Quality by design with a focus on biosimilars

Quality by design (QbD) is a concept introduced into the pharmaceutical regulatory lexicon in 2005. It aims to ensure the quality of medicines by employing statistical, analytical, and risk-management methodology in the design, development, and manufacturing processes of medicines. Part of this is ensuring that all sources of variability affecting a process are identified, explained and managed by appropriate measures so that the finished medicine consistently meets its predefined characteristics from the start of development.

According to Dr Mansoor Amiji of Northeastern University: “Instead of relying on product quality as a readout after the product is made, you start to implement these procedures into the product production processes. This means that in each step along the continuum, you are optimising for quality.”

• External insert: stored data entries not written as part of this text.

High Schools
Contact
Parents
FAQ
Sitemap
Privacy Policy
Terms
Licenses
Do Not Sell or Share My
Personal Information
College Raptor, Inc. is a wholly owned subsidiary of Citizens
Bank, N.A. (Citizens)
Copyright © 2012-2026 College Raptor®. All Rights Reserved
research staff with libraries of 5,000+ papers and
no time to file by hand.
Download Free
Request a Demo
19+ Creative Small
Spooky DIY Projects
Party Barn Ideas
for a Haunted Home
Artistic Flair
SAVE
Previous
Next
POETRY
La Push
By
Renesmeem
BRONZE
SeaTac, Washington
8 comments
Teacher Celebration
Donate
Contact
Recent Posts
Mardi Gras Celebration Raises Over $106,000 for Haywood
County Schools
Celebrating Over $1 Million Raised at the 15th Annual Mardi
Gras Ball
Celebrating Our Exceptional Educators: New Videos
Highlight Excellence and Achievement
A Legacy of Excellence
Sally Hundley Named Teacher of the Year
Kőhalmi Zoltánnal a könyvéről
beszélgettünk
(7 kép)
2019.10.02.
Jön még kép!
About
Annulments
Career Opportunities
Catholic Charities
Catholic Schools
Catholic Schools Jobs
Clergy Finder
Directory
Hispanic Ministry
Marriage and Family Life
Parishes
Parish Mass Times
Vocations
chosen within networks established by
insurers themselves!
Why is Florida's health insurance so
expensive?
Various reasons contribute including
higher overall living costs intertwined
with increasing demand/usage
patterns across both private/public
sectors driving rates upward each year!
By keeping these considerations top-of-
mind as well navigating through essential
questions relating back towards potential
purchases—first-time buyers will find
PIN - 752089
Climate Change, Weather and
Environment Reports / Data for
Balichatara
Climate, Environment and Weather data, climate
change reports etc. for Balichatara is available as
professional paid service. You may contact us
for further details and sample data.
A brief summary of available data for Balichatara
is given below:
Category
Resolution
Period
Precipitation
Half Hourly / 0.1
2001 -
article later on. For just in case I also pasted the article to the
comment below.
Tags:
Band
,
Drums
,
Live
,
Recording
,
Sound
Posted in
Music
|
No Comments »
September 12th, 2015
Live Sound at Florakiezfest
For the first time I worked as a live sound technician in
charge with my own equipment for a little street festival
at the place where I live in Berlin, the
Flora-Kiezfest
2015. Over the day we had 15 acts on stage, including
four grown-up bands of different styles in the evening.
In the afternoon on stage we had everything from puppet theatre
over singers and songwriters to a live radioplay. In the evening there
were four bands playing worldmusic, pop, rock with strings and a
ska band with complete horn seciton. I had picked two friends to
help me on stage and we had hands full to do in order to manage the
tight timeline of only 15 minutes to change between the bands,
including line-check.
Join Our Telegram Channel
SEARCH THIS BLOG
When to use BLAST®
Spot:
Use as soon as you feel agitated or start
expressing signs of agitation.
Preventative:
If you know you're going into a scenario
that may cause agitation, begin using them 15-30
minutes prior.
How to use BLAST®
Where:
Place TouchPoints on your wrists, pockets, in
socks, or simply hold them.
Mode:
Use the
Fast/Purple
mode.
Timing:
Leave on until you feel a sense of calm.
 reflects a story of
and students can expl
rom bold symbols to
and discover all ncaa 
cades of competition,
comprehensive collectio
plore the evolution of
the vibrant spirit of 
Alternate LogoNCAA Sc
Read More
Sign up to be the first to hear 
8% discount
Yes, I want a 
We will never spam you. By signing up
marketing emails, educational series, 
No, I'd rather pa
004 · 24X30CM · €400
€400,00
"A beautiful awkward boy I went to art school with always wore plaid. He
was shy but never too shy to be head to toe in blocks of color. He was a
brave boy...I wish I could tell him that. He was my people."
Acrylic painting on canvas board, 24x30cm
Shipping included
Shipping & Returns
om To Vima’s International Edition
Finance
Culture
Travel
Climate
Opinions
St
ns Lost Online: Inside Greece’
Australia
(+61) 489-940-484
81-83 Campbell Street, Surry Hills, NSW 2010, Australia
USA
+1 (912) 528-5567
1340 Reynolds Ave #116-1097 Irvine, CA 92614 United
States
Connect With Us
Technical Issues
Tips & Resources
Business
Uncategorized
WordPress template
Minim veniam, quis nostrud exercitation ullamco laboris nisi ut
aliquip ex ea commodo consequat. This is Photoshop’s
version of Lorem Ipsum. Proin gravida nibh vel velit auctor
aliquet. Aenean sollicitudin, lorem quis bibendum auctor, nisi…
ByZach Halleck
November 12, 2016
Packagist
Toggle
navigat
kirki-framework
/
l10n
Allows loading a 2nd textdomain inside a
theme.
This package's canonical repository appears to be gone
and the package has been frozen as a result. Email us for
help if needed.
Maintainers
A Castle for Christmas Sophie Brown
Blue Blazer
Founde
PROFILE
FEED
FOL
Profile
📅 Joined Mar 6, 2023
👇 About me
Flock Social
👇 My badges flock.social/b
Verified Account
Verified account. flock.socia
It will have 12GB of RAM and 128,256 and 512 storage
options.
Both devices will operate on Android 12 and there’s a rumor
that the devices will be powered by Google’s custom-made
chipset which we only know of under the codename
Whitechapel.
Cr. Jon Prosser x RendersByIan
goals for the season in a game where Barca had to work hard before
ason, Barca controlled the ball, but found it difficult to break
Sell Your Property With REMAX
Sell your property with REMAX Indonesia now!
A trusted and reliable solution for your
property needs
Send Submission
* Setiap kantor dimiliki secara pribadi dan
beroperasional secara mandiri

QbD principles are woven into regulatory guidance documents, primarily guidances Q8 to Q11 of the International Council for Harmonisation of Technical Requirements for Pharmaceuticals for Human Use (ICH). Dr Amiji says that these harmonisation guidelines help industry understand the necessary requirements for developing pharmaceutical products. “They inform industrial scientists what is necessary to ensure that their product meets the safety and efficacy requirements to get a product approved in humans. These guidelines are continuously evolving and are common practice across many regions of the world.”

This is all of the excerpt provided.